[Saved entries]

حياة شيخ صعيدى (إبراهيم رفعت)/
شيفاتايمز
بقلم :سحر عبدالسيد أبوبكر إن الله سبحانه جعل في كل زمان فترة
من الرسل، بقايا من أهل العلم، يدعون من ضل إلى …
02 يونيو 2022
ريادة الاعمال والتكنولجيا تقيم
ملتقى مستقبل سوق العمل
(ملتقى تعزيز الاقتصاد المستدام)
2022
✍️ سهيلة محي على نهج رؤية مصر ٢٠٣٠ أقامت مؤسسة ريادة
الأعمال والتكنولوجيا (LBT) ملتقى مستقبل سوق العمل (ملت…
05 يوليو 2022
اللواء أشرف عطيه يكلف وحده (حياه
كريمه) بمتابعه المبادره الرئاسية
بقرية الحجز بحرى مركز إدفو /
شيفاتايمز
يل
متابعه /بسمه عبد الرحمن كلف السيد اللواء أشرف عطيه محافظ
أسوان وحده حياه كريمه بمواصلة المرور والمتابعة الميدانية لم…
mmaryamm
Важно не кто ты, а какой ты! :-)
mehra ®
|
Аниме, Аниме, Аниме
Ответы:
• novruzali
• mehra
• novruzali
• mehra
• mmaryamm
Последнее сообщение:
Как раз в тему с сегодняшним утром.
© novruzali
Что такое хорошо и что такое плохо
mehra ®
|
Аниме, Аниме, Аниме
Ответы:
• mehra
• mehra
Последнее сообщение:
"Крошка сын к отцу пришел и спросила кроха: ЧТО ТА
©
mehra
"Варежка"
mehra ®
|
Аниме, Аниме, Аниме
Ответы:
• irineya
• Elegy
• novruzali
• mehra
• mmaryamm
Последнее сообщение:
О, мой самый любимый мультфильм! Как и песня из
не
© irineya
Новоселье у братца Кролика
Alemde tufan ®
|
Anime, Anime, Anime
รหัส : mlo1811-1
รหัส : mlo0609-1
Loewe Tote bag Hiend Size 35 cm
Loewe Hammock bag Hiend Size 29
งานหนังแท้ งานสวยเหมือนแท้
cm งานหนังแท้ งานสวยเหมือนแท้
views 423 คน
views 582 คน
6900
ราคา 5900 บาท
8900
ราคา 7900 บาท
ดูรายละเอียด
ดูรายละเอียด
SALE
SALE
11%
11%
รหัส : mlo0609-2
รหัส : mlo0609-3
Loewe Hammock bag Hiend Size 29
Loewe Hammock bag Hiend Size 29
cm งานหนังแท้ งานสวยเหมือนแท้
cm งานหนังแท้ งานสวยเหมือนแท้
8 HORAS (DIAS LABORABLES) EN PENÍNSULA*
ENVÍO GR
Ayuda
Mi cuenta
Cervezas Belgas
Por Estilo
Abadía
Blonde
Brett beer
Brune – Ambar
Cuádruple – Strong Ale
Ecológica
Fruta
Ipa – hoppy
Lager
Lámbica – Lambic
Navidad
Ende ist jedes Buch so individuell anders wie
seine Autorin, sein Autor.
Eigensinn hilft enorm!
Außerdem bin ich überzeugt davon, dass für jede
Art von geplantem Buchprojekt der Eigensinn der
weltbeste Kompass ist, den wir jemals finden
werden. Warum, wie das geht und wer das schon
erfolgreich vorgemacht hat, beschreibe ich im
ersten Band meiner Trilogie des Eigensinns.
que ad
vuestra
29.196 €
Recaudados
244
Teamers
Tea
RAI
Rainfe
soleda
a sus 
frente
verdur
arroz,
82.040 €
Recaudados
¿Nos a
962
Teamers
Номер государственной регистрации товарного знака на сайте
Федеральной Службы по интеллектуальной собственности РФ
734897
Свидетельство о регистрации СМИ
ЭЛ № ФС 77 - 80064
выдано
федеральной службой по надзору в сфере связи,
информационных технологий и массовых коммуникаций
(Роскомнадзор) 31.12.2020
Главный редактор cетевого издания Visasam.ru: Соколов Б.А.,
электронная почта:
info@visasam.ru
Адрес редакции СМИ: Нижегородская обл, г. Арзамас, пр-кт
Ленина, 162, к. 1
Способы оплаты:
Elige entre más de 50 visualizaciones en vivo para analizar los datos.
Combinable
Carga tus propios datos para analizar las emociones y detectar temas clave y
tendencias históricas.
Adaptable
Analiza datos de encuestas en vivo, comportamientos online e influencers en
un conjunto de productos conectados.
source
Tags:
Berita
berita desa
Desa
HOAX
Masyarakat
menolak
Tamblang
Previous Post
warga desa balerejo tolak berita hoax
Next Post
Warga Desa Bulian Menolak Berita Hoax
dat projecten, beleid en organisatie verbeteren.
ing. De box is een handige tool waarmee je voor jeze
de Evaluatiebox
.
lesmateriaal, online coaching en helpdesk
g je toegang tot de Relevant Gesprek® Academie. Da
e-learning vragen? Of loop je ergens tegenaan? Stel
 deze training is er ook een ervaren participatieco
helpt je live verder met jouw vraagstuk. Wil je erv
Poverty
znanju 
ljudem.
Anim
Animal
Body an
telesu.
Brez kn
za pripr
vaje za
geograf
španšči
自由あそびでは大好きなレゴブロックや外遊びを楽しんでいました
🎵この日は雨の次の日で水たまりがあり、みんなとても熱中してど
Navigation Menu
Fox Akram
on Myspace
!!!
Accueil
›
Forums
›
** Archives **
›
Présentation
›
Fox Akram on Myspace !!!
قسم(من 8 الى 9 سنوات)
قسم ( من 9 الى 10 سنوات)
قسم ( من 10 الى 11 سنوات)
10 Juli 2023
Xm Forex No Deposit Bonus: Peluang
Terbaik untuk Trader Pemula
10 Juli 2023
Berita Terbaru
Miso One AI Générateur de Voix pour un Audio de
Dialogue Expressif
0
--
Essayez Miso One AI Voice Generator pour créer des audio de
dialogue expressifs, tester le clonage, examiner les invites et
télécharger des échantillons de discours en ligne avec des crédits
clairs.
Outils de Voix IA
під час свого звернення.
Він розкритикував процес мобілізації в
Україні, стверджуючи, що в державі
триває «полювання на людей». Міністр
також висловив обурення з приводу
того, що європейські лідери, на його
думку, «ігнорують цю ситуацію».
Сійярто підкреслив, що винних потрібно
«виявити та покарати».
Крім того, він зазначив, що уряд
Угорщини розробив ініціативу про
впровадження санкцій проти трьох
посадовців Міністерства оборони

Exercise >> Looking through the data above, copy out each line in which the string "مستقبل" occurs.

Solution for this task >>
ملتقى مستقبل سوق العمل
الأعمال والتكنولوجيا (LBT) ملتقى مستقبل سوق العمل (ملت…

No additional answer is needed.